I’m working on an import to Discourse using a bulk importer. This works very well for topics and posts, but right now the slow part is files. We have about 50,000 users with avatars and while the user data imports to the DB in just a few seconds, the avatars are taking hours to import. It is only processing about one upload per second.

Is there any way to speed this up? I’m not sure what part of this process is slowest. If there is no avatar file found (photo_filename didn’t exist) then it executes very quickly, but I’m getting a bit lost trying to dig into the UploadCreator class that is ultimately invoked by this importer code.

We have over 600,000 attachments so I’m very concerned how long that will take to import using the same create_upload call.

        upload = create_upload(u.id, photo_filename, File.basename(photo_filename))
        if upload.persisted?
          u.import_mode = false
          u.create_user_avatar
          u.import_mode = true
          u.user_avatar.update(custom_upload_id: upload.id)
          u.update(uploaded_avatar_id: upload.id)
        else
          puts "Error: Upload did not persist for #{u.username} #{photo_real_filename}!"
        end
2 Likes

Any idea on this @neounix since you ran a big bulk importer once?

Thanks to the bulk importer we got 26 million posts down from a week to about 2 hours. The sore spot is now attachments taking multiple days.

Hey @TheDarkWizard

I did not use the Discourse scripts to move over the actual files.

We used normal file transfer utilities like tar, gzip, and sftp, rsync, etc.

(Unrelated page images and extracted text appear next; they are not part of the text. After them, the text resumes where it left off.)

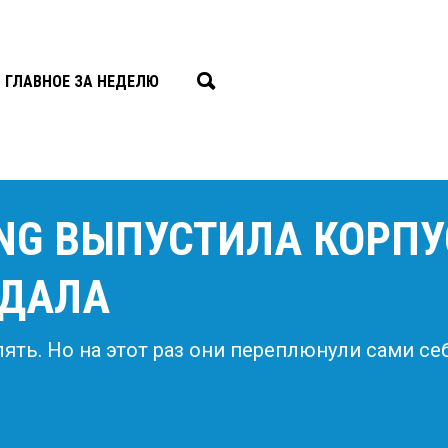
ГЛАВНОЕ ЗА НЕДЕЛЮ
NG ВЫПУСТИЛА КОРПУС
ОДАЛА
лять. Но на этот раз они переплюнули сами се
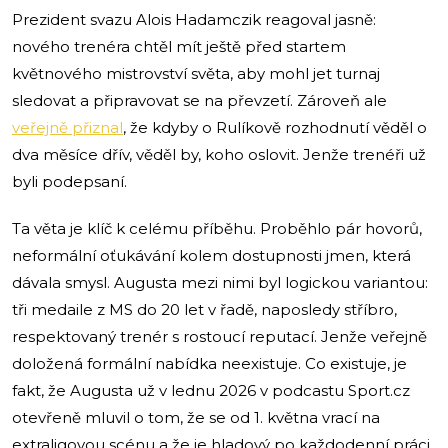
Prezident svazu Alois Hadamczik reagoval jasně:
nového trenéra chtěl mít ještě před startem
květnového mistrovství světa, aby mohl jet turnaj
sledovat a připravovat se na převzetí. Zároveň ale
veřejně přiznal
, že kdyby o Rulíkově rozhodnutí věděl o
dva měsíce dřív, věděl by, koho oslovit. Jenže trenéři už
byli podepsaní.
Ta věta je klíč k celému příběhu. Proběhlo pár hovorů,
neformální oťukávání kolem dostupnosti jmen, která
dávala smysl. Augusta mezi nimi byl logickou variantou:
tři medaile z MS do 20 let v řadě, naposledy stříbro,
respektovaný trenér s rostoucí reputací. Jenže veřejně
doložená formální nabídka neexistuje. Co existuje, je
fakt, že Augusta už v lednu 2026 v podcastu Sport.cz
otevřeně mluvil o tom, že se od 1. května vrací na
extraligovou scénu a že je hladový po každodenní práci.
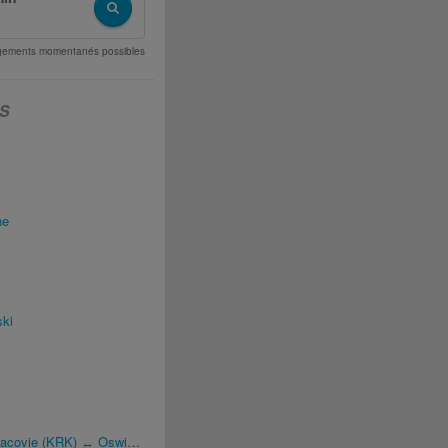
angements momentanés possibles
S
ne
ski
covie (KRK) ↔ Oswiecim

Frankly speaking, we used various pieces of different Discourse (migration) scripts. but ended to writing more than half of all the code we used when we migrated; because we did months of gsub() code to clean (the review) the decades of “coding” posts, reviewed by moderators who had posted a lot of code over the years and everyone wanted their code to be perfect with zero syntax issues!

We thought the scripts provided by Discourse were a great starting point and we used them extensively; and we also wrote a lot of our own based on those scripts as well.

HTH

I’m sorry perhaps my question was missed. We don’t need instructions on how to move files over into the server environment where the import is happening. We have a bulk importer script that @Ghan is writing and we are trying to figure out how to make attachments go faster. Switching from the normal importer to a bulk importer made it so that importing posts went from a week to about two hours. I was hoping that someone could point in the right direction as to how to properly do attachments.

Sorry if I read your question wrong and my reply was not helpful.

Anyway, I am sure you can figure it out. It’s not rocket science (it’s only software) :slight_smile: and you guys are smart guys.

Best of luck. Sorry not to be more helpful. We completed our migration in 2Q 2020 and it (the migration task) is far in our rear-view mirror.

1 Like

Fair enough!

Your site looks great :slight_smile:

1 Like

I don’t think there is a similar silver bullet. Since the uploads don’t count on previous posts being processed, you could contrive to run multiple processes (say each one would do a different date range) to reduce the time by a factor of the number of cpus you can throw at it (given that the database and file system aren’t the bottleneck).

It seems that as posts are processed for attachments, there are a number of sidekiq jobs that get spun up to deal with some other processing on these posts. As a result, even a single process working on attachment imports manages to slowly drive the server to over 40 load average even with 8 cores. (I increased the number of sidekiq workers to handle the load.)

I might be able to stop the unicorn service until the import is complete, but that is just shifting the load to a later time. It seems like the processing has to be done one way or the other.

That is a fundamental truth.